▶ Task prompt: Transcribe the following entries word for word. End with the line where "CHANG: And, Jamie, I" appears.

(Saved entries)
-------
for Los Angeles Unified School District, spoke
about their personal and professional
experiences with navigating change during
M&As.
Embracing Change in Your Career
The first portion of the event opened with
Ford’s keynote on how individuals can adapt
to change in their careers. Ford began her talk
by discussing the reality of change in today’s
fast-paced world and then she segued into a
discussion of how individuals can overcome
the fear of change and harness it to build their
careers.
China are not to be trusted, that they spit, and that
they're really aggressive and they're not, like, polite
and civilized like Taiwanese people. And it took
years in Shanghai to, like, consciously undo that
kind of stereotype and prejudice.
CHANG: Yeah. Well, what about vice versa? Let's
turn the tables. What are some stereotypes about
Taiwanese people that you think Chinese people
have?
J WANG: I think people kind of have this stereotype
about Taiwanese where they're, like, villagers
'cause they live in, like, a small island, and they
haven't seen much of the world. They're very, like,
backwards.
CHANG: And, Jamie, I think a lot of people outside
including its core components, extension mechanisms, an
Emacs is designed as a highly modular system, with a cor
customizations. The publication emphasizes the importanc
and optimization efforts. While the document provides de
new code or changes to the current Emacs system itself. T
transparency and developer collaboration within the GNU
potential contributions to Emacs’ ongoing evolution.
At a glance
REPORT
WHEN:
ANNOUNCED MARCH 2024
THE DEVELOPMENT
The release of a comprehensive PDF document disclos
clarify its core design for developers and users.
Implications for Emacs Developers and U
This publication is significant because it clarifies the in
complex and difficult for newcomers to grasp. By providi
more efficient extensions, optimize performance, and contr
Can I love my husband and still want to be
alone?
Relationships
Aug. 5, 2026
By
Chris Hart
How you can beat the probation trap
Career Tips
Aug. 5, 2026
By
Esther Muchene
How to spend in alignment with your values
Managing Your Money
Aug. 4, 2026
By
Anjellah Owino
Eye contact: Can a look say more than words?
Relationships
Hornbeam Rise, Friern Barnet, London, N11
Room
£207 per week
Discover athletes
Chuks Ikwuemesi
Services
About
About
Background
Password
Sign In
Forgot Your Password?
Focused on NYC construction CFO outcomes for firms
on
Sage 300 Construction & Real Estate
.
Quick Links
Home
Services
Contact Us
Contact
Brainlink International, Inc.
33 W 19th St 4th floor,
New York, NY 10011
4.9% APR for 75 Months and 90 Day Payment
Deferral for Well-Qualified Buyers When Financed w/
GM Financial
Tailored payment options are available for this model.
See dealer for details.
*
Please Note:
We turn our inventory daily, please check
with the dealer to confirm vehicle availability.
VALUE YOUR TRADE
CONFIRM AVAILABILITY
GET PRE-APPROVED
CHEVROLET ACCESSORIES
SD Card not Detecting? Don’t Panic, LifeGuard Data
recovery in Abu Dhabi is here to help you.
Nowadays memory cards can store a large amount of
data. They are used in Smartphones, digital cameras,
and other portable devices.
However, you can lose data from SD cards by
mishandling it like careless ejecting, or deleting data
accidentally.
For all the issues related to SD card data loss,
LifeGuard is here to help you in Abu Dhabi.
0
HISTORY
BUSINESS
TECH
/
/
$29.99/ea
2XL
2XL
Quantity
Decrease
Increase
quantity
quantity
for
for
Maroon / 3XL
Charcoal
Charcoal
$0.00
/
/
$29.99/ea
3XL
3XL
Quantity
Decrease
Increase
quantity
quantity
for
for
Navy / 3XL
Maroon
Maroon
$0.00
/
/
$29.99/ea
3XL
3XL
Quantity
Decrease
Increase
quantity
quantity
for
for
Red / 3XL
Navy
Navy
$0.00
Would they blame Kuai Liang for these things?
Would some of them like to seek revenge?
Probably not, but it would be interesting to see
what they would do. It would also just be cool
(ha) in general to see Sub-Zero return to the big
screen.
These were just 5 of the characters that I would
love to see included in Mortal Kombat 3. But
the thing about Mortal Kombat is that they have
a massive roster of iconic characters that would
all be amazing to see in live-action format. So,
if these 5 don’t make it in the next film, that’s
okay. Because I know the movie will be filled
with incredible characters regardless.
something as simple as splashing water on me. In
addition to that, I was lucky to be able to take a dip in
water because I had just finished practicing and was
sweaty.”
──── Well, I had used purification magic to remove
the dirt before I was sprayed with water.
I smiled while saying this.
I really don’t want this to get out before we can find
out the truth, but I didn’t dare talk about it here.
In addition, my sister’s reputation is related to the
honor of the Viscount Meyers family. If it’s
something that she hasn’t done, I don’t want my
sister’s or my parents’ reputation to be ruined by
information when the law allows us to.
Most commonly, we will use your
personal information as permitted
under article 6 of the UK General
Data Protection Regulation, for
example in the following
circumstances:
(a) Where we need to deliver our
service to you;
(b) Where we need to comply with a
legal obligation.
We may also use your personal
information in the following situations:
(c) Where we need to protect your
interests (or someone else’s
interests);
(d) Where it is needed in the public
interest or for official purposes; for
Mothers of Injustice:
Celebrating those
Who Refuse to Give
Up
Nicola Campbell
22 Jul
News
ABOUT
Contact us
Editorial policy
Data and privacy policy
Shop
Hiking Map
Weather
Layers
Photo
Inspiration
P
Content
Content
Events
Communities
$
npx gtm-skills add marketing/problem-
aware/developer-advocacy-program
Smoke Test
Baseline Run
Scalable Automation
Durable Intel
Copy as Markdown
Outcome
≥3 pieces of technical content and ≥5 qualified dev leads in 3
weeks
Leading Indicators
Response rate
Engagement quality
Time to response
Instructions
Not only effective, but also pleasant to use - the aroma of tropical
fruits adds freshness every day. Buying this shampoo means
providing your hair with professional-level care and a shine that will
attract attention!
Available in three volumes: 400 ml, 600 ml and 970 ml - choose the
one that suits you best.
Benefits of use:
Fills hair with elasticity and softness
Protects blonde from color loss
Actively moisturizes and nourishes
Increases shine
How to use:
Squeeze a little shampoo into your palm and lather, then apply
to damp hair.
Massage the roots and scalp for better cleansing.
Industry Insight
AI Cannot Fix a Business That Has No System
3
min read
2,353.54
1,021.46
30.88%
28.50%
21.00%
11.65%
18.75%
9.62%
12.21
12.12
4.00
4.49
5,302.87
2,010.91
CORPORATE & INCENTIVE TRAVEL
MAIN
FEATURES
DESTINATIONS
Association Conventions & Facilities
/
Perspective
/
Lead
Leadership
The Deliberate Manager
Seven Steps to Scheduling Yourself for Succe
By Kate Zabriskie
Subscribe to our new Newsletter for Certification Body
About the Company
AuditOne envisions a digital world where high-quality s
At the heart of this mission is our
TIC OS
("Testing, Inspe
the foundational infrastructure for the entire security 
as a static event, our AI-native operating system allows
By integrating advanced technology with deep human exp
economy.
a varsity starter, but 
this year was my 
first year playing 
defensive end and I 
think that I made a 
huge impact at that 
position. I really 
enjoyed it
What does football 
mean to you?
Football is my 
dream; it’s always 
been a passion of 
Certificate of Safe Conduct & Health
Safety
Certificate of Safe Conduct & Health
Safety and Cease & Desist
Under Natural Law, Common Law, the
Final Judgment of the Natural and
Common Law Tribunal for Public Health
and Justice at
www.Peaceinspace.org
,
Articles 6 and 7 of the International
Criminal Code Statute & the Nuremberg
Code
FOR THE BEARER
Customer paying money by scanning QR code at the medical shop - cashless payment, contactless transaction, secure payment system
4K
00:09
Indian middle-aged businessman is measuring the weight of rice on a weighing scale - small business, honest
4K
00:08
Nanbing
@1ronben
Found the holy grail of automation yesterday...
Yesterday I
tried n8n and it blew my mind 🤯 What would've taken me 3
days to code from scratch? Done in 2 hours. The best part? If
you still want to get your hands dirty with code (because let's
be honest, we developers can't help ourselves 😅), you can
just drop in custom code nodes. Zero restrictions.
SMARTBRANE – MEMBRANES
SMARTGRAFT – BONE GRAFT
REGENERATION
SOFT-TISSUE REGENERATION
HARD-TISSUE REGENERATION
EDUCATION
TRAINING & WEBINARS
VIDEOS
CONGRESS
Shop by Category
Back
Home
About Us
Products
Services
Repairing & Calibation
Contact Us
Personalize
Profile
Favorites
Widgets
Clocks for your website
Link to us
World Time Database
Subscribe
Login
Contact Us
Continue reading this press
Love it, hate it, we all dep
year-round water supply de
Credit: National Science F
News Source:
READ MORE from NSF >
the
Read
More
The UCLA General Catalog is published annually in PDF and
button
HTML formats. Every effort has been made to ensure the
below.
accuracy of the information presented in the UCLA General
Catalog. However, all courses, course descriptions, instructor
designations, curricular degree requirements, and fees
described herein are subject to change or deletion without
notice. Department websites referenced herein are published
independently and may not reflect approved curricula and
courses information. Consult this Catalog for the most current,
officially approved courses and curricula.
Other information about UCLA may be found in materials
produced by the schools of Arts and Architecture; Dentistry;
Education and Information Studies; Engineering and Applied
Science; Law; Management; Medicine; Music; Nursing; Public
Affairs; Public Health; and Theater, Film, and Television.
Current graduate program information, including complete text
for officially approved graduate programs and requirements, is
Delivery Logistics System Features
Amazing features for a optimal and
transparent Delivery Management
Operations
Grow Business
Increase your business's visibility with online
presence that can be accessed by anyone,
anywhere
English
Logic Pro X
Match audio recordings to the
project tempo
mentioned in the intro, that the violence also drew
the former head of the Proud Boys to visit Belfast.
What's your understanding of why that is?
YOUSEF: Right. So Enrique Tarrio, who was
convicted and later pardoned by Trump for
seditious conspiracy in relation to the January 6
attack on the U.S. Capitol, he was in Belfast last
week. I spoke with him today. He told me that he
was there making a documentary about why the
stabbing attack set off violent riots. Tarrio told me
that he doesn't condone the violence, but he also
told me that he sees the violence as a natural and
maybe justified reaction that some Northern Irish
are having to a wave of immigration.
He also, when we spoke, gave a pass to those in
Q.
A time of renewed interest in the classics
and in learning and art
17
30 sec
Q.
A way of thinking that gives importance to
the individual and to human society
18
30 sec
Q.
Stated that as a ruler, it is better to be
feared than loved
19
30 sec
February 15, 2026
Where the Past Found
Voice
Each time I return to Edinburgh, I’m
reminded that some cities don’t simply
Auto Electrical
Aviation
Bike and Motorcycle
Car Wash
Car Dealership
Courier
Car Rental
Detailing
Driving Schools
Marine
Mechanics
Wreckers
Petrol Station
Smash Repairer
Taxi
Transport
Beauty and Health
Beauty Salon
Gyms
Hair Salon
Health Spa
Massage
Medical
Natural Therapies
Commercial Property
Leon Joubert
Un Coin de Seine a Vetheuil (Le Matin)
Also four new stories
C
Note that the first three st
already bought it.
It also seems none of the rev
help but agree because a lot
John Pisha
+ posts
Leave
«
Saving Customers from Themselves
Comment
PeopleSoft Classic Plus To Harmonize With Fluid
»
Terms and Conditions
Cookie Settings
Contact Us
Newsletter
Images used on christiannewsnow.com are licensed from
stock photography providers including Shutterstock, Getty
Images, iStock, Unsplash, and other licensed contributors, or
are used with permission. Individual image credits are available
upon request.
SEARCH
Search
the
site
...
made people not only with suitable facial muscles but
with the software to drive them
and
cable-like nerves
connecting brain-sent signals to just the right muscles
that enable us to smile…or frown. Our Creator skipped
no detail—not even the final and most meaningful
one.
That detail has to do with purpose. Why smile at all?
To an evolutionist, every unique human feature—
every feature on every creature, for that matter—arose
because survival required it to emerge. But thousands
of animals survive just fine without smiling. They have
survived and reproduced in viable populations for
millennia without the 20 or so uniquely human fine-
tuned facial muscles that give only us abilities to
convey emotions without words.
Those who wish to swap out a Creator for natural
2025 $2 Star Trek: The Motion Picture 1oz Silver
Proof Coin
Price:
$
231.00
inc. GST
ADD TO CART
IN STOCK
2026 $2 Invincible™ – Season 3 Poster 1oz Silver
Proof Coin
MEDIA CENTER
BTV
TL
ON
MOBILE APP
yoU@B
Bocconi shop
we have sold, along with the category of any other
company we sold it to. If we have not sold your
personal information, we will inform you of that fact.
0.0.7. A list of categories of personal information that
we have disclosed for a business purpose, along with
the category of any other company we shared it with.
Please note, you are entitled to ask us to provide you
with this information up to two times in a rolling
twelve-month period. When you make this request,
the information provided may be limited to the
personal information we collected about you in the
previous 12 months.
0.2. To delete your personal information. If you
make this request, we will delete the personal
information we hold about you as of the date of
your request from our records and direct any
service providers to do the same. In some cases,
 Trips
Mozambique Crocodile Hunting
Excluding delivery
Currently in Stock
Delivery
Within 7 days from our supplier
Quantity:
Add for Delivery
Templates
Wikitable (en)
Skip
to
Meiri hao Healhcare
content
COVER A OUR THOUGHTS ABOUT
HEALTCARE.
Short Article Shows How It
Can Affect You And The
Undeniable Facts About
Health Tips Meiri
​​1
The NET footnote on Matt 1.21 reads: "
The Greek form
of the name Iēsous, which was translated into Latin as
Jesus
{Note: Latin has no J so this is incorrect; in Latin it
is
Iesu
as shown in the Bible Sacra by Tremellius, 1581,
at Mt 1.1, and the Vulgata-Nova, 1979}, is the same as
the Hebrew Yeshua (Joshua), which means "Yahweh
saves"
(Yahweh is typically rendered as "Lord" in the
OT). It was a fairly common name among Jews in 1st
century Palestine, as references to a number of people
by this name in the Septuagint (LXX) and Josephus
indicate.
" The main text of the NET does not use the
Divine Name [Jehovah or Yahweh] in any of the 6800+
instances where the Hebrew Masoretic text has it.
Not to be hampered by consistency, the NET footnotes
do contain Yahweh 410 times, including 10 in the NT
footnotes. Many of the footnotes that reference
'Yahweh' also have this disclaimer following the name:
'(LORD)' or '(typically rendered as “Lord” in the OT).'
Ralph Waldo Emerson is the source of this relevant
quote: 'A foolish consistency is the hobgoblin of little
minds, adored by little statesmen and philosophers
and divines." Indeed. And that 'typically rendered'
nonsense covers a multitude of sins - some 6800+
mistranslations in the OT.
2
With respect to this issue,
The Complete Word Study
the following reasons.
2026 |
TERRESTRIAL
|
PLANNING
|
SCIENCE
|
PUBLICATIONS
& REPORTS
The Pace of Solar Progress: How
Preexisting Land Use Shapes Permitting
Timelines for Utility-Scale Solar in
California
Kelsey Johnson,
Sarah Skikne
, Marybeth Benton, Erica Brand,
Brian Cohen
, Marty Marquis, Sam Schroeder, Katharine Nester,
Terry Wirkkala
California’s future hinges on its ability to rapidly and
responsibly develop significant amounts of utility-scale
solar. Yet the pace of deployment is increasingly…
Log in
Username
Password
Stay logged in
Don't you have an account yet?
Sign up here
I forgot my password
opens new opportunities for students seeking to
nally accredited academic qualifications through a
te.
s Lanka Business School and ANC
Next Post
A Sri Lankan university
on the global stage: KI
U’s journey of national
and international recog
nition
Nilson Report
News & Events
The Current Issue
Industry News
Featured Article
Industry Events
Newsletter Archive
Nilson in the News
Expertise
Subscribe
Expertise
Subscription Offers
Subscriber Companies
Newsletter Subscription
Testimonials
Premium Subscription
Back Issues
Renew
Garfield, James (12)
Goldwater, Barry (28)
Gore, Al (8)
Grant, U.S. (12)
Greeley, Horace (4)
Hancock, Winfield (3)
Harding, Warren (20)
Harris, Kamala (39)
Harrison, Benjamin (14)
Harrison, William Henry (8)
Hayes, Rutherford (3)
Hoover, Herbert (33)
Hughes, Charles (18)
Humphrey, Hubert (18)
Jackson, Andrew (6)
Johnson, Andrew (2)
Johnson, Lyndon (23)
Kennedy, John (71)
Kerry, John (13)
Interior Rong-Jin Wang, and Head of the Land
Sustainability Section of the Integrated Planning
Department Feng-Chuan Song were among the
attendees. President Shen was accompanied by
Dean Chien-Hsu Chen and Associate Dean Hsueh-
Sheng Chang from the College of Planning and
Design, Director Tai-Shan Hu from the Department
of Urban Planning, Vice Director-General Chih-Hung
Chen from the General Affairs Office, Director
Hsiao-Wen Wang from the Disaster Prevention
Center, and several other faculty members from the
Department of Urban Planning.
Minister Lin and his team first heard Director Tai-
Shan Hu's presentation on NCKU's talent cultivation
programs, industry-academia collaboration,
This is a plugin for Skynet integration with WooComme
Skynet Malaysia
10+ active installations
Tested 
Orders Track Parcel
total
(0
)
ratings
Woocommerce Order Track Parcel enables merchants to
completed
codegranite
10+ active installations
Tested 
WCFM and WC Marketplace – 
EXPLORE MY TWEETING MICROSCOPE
-------
▶ Answer:
for Los Angeles Unified School District, spoke
about their personal and professional
experiences with navigating change during
M&As.
Embracing Change in Your Career
The first portion of the event opened with
Ford’s keynote on how individuals can adapt
to change in their careers. Ford began her talk
by discussing the reality of change in today’s
fast-paced world and then she segued into a
discussion of how individuals can overcome
the fear of change and harness it to build their
careers.
China are not to be trusted, that they spit, and that
they're really aggressive and they're not, like, polite
and civilized like Taiwanese people. And it took
years in Shanghai to, like, consciously undo that
kind of stereotype and prejudice.
CHANG: Yeah. Well, what about vice versa? Let's
turn the tables. What are some stereotypes about
Taiwanese people that you think Chinese people
have?
J WANG: I think people kind of have this stereotype
about Taiwanese where they're, like, villagers
'cause they live in, like, a small island, and they
haven't seen much of the world. They're very, like,
backwards.
CHANG: And, Jamie, I think a lot of people outside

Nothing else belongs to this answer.